The husband’s been pining for a dosa for a while now. At other times we would leg it to East Ham for some proper madrasi fare but this particular evening we were in neither the mood nor the shape for the excursion, what with me still recovering from a nasty flu and him too lazy to move after an exceptionally long day at work.
This was a good time to invoke the god of quick fix food- Mr Oliver of the 30-minute meals fame. A few weeks before I had chanced upon (yet another) of his simple recipes on one of his new shows- it was for a speedy dosa. He promised that it would taste close to the real thing; I was tempted to try.
Now being somewhat of a south Indian (mum being from Kerala and all that) I know my dosas well.
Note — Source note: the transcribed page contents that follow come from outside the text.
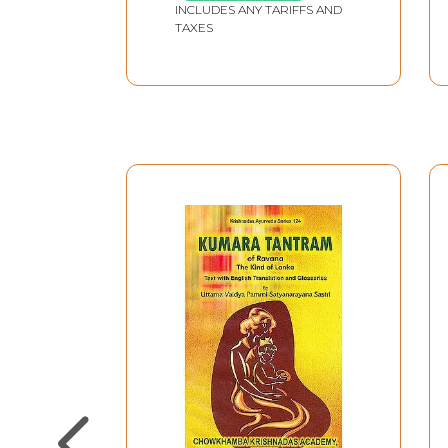
INCLUDES ANY TARIFFS AND
TAXES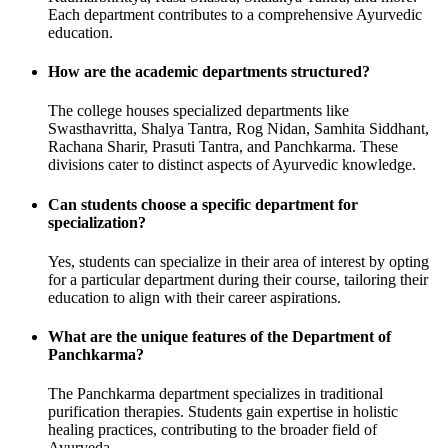
Each department contributes to a comprehensive Ayurvedic
education.
How are the academic departments structured?
The college houses specialized departments like
Swasthavritta, Shalya Tantra, Rog Nidan, Samhita Siddhant,
Rachana Sharir, Prasuti Tantra, and Panchkarma. These
divisions cater to distinct aspects of Ayurvedic knowledge.
Can students choose a specific department for
specialization?
Yes, students can specialize in their area of interest by opting
for a particular department during their course, tailoring their
education to align with their career aspirations.
What are the unique features of the Department of
Panchkarma?
The Panchkarma department specializes in traditional
purification therapies. Students gain expertise in holistic
healing practices, contributing to the broader field of
Ayurveda.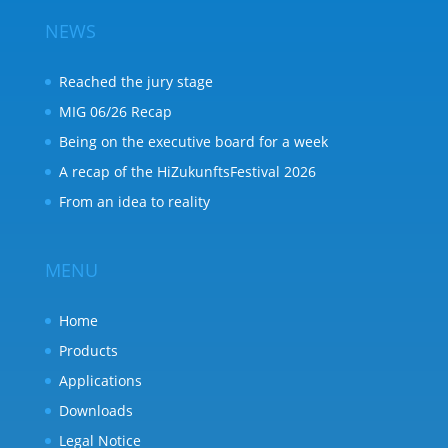
NEWS
Reached the jury stage
MIG 06/26 Recap
Being on the executive board for a week
A recap of the HiZukunftsFestival 2026
From an idea to reality
MENU
Home
Products
Applications
Downloads
Legal Notice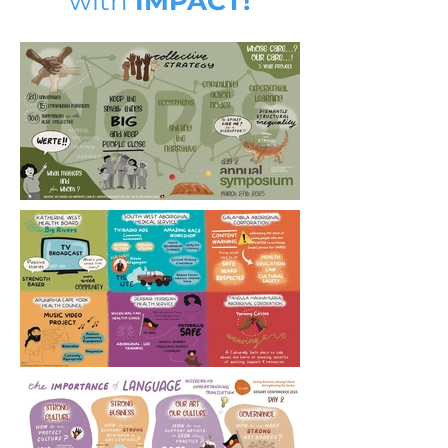
with
IMPACT!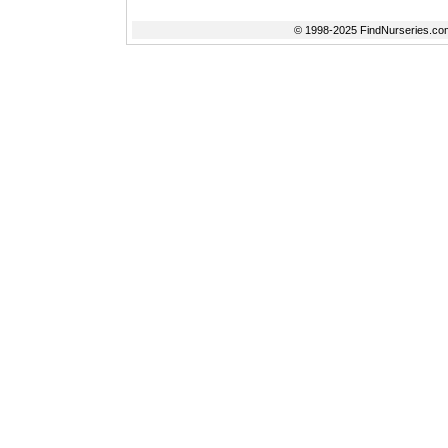
© 1998-2025 FindNurseries.com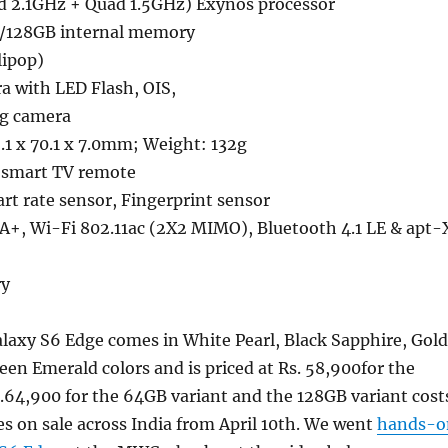
d 2.1GHz + Quad 1.5GHz) Exynos processor
/128GB internal memory
lipop)
a with LED Flash, OIS,
ng camera
.1 x 70.1 x 7.0mm; Weight: 132g
r smart TV remote
art rate sensor, Fingerprint sensor
A+, Wi-Fi 802.11ac (2X2 MIMO), Bluetooth 4.1 LE & apt-
ry
axy S6 Edge comes in White Pearl, Black Sapphire, Gold
en Emerald colors and is priced at Rs. 58,900for the
.64,900 for the 64GB variant and the 128GB variant cost
oes on sale across India from April 10th. We went
hands-o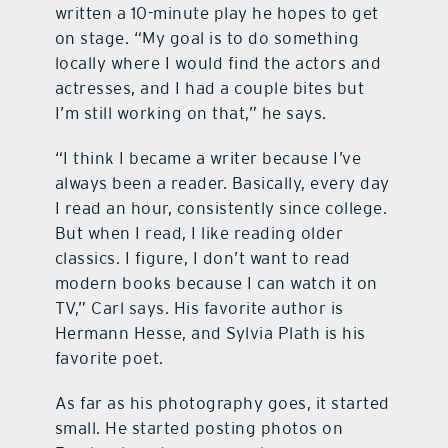
written a 10-minute play he hopes to get
on stage. “My goal is to do something
locally where I would find the actors and
actresses, and I had a couple bites but
I’m still working on that,” he says.
“I think I became a writer because I’ve
always been a reader. Basically, every day
I read an hour, consistently since college.
But when I read, I like reading older
classics. I figure, I don’t want to read
modern books because I can watch it on
TV,” Carl says. His favorite author is
Hermann Hesse, and Sylvia Plath is his
favorite poet.
As far as his photography goes, it started
small. He started posting photos on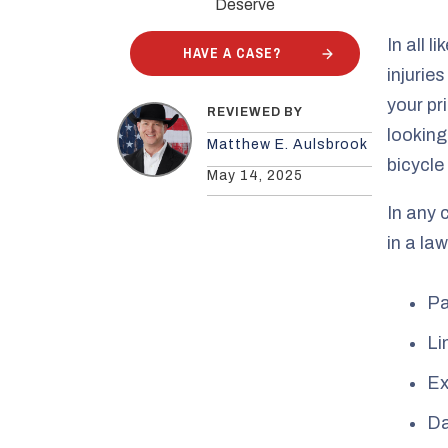
Deserve
In all l
HAVE A CASE?
injurie
your pr
REVIEWED BY
looking
Matthew E. Aulsbrook
bicycle
May 14, 2025
In any 
in a law
Pa
Li
Ex
Da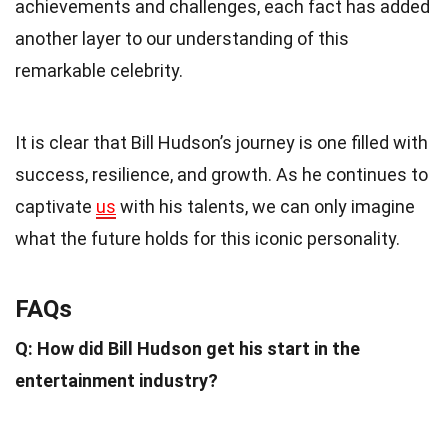
achievements and challenges, each fact has added
another layer to our understanding of this
remarkable celebrity.
It is clear that Bill Hudson’s journey is one filled with
success, resilience, and growth. As he continues to
captivate
us
with his talents, we can only imagine
what the future holds for this iconic personality.
FAQs
Q: How did Bill Hudson get his start in the
entertainment industry?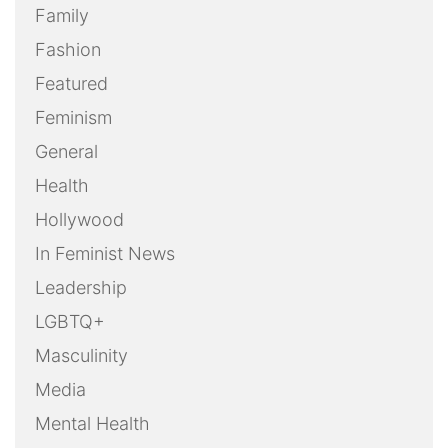
Family
Fashion
Featured
Feminism
General
Health
Hollywood
In Feminist News
Leadership
LGBTQ+
Masculinity
Media
Mental Health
And am quite mindful of the fact they require some amount of preparation and patience. But for some reason I have not been able to muster enough of the latter for some things, dosas included. No wonder this recipe appealed to my instincts.
The recipe can be found here (The amazing Indian Dosa) but I made a few improvisations vis-a-vis the ingredients. The method however, remains more or less the same.
For the potato filling:
- 2 baking potatoes, peeled (optional) and chopped
- Olive oil
- Green chillies chopped
- 1 fried red chilli
- 1 teaspoons mustard seeds
- 1 teaspoon turmeric powder
For the Dosa batter
- 1 cup gram (chickpea) flour
- 1 cup flour
- ½ teaspoon bicarbonate of soda
- Olive oil
- water (at room temp): approx 400 ml or so
- I speed cooked the potato in the microwave oven. Peeled and chopped these; covered them with a microwave safe cling film and bunged them in the microwave. I would suggest include half a lemon for a nice tangy flavour.
- Heat the oil. Splutter mustard seeds in it, followed by turmeric powder, dried broken red chillies, green chillies and curry leaves. When the red chillies turn dark it is time to remove the pan from the heat.
- Once the potatoes are done, add salt and mash them up. Add the tempering (above) and mix some more.
- Mix the two flours, add the bi-carb and make a loose batter by adding water little by little. JO added mustard seeds here and to me the quantity seemed much and the addition unnecessary. So I avoided that bit.
- put a little bit of oil on a hot flat pan and remove excess by wiping with a paper towel or do as I did. Take half or quarter of an onion or potato, plunge a fork in to it for handling and use this to wipe excess oil. This is how it is done back home.
- Next ladle some of the batter on to the centre of the pan (as you would do a pancake) and spread it around with the back of the ladle. The idea is to make it as thin as a crepe. Once spread, you can add some chopped onions and chopped fresh green chillies on the top sie of the crepe.
- One bubbles form on top and the moisture evaporates. The bottom and edges of the dosa should be nice and crisp now
- Remove from heat, add the potato filling and roll.